Two competing theories explain the types of decisions presidents make in their management of the U.S. macroeconomy. The first theory suggests that presidents respond to partisanship. The second theory, often called the political business cycle, maintains that presidents are motivated by reelection and attempt to loosen fiscal and monetary policy as they approach the final year of their initial term.
To these theories, Spiliotes now adds a third. His new book is essentially an explanation and empirical vindication of what he calls the "institutional responsibility" model. He argues that "the institution of the presidency acts as a filter on the pursuit of political incentives, shaping and directing the ways in which presidents pursue their macroeconomic objectives." It does so because presidents are given a mandate for sound macroeconomic management. It is, Spiliotes persuasively argues, a product of the first half of the twentieth century, during which a series of statutes not only forced the president, as the only elected official with a national constituency, to protect aggressively the macroeconomic health of the country, but also demoted Congress to a marginal and essentially reactive role. These responsibilities modify presidential responses to the partisan and electoral incentives that the established models of presidential decision making in the political economy claim are dominant.
Spiliotes rigorously tests this model of institutional responsibility with a quantitative analysis of the partisan and institutional models of presidential decision making. He also undertakes an evaluation of voluminous archival material on the economic policies during the initial terms of the Eisenhower, Johnson, Carter, and Reagan presidencies. He believes the data show that these presidents did not advocate policies to increase to increase economic growth close to elections for purely electoral purposes. The chapters in which Spiliotes examines the decisions of these four presidents are especially illuminating.
The central problem with the book is that Spiliotes does not clearly define or satisfactorily delineate institutional responsibility so that the concept blurs into the partisan and political business-cycle models.
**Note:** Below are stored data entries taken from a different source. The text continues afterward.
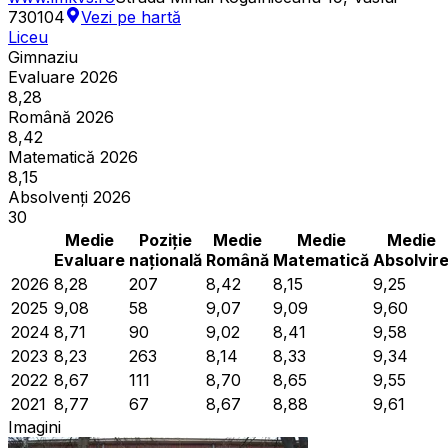
730104
Vezi pe hartă
Liceu
Gimnaziu
Evaluare 2026
8,28
Română 2026
8,42
Matematică 2026
8,15
Absolvenți 2026
30
Medie
Poziție
Medie
Medie
Medie
Evaluare
națională
Română
Matematică
Absolvir
2026
8,28
207
8,42
8,15
9,25
2025
9,08
58
9,07
9,09
9,60
2024
8,71
90
9,02
8,41
9,58
2023
8,23
263
8,14
8,33
9,34
2022
8,67
111
8,70
8,65
9,55
2021
8,77
67
8,67
8,88
9,61
Imagini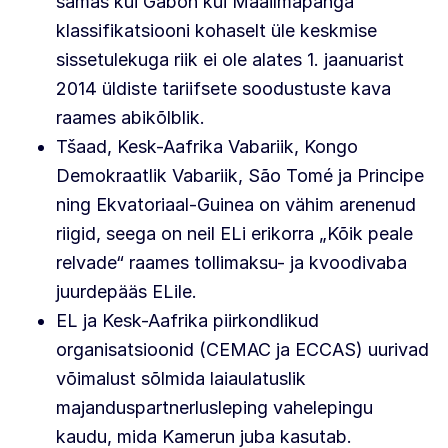
samas kui Gabon kui Maailmapanga
klassifikatsiooni kohaselt üle keskmise
sissetulekuga riik ei ole alates 1. jaanuarist
2014 üldiste tariifsete soodustuste kava
raames abikõlblik.
Tšaad, Kesk-Aafrika Vabariik, Kongo
Demokraatlik Vabariik, São Tomé ja Principe
ning Ekvatoriaal-Guinea on vähim arenenud
riigid, seega on neil ELi erikorra „Kõik peale
relvade“ raames tollimaksu- ja kvoodivaba
juurdepääs ELile.
EL ja Kesk-Aafrika piirkondlikud
organisatsioonid (CEMAC ja ECCAS) uurivad
võimalust sõlmida laiaulatuslik
majanduspartnerlusleping vahelepingu
kaudu, mida Kamerun juba kasutab.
He argues that "contingent upon the nature of the most pressing macroeconomic problem during a reelection year, presidents work to move the macroeconomy in a particular direction, one that will make them look fiscally responsible in the eyes of the public on election day." But is this objective not just another kind of electoral incentive? Spiliotes aregues that presidents confront the vicious cycle of of a sense of "institutional responsibility." This argument, however, implies a set of motives palpably distinct from the electoral connection.
Spiliotes is correct to criticize the partisan and political business-cycle models, and in this regard his book is imaginative and important. He would have been better advised, however, to provide a modification of the political business-cycle model and to argue that prudent macroeconomic management, not expansion, drives presidential decisions in the run-up to the election. Or, alternatively, he could have argued for a revision of the partisan model, suggesting that the contemporary parties are surprisingly similar in their economic thinking. Indeed, a beef I have with the book is that it has an extremely static view of Democratic and Republican economic philosophies.
Presidential decision making on the economy does have an institutional dimension, but we knew this already. Everything else Spiliotes presents is interesting and compelling, but his book breaks theoretical ground only in its criticism of extant models. There are problems with the empirical work as well.
It would be wrong, however, to conclude a review of Spiliotes's work on this note. This book is an ambitious and intelligent systematic analysis of presidential policies toward the macroeconomy. Spiliotes's discovery that presidents reject conventional partisan approaches at similar times in their presidencies is new and important. His portraits of economic policymaking in the Eisenhower, Johnson, Carter, and Reagan administrations are very interesting. Vicious Cycle deserves shelf space in the library of every scholar of economic policy and the American presidency.